You can imagine these two measures being very different if there is a correlation between individuals' success rate and their number of trials. For example, there might be a few prolific fishers who make lots of fishing trips (i.e., "trials") and have lots of successes on those trips.

Standard errors

In both cases, the estimated standard errors from the survey package are reflecting the fact that you only sampled a portion of the persons in the population. Because you're ultimately interested in trips but your sampling units are persons, you effectively have a cluster sample. That's fine. As long as you make sure to take this clustering into account in your analysis, you should be accounting for most or all of your sampling variance.

In general, it is not a good idea to use the following code to estimate your standard errors.
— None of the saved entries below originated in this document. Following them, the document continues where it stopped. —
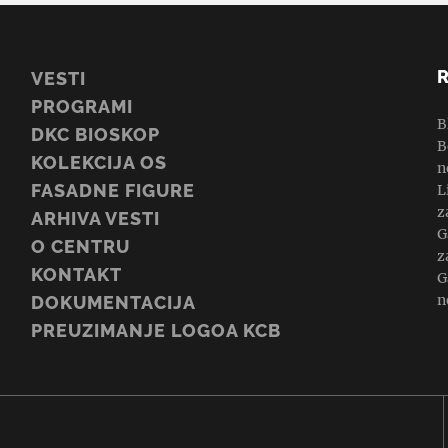
VESTI
PROGRAMI
B
DKC BIOSKOP
B
KOLEKCIJA OS
n
FASADNE FIGURE
L
z
ARHIVA VESTI
G
O CENTRU
z
KONTAKT
G
n
DOKUMENTACIJA
PREUZIMANJE LOGOA KCB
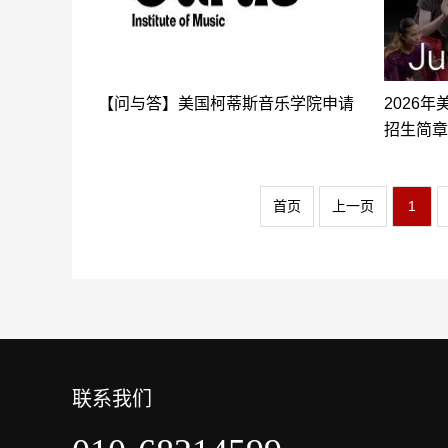
【问与答】美国柯蒂斯音乐学院申请
2026
招生简章
首页
上一页
1
联系我们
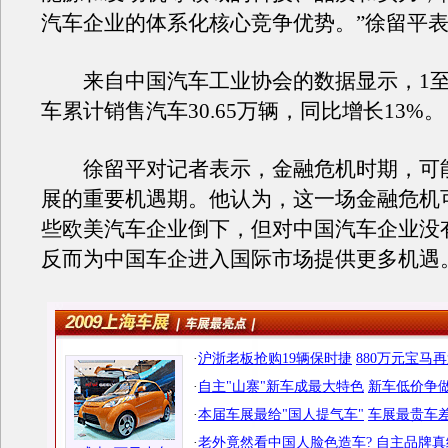
汽车企业的体系化核心竞争优势。”徐留平
来自中国汽车工业协会的数据显示，1至
车累计销售汽车30.65万辆，同比增长13%。
徐留平对记者表示，金融危机时期，可
展的重要机遇期。他认为，这一场金融危机
些欧美汽车企业倒下，但对中国汽车企业没
反而为中国车企进入国际市场提供更多机遇
·
沪浙老板抢购19辆保时捷
880万元宝马
·
自主"山寨"新车成最大特色
新车低价争做
·
本届车展最给"国人提气车"
车展最贵车差
·
老外竟然看中国人脸色造车?
自主品牌真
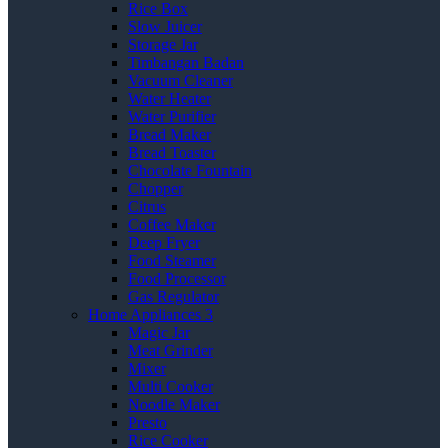
Rice Box
Slow Juicer
Storage Jar
Timbangan Badan
Vacuum Cleaner
Water Heater
Water Purifier
Bread Maker
Bread Toaster
Chocolate Fountain
Chopper
Citrus
Coffee Maker
Deep Fryer
Food Steamer
Food Processor
Gas Regulator
Home Appliances 3
Magic Jar
Meat Grinder
Mixer
Multi Cooker
Noodle Maker
Presto
Rice Cooker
That formula is incoherent, because it's combining estimated proportions among trials with the denominator N of persons; in other words, it's confusing sampling units (people) and population units (trials).

(se.pr <- sqrt(pr[[1]] *(1- pr[[1]])/N))

Whichever population characteristic you decide you're interested in, for the standard error estimates it's best to just use the methods from the survey package, which are tailored to the sampling design.

(pr <- svyratio(~NSuccess,~NTrips,s))
(se.pr <- SE(pr))
(pm <- (svymean(~PropST, s)))
(se.pm <- SE(pr))

Recommended reading

Sharon Lohr's classic "Sampling: Design and Analysis" provides an excellent introduction to working with survey data with features such as stratification or clustering. It also has a nice discussion of population ratios vs. sample means and why you would estimate one or the other.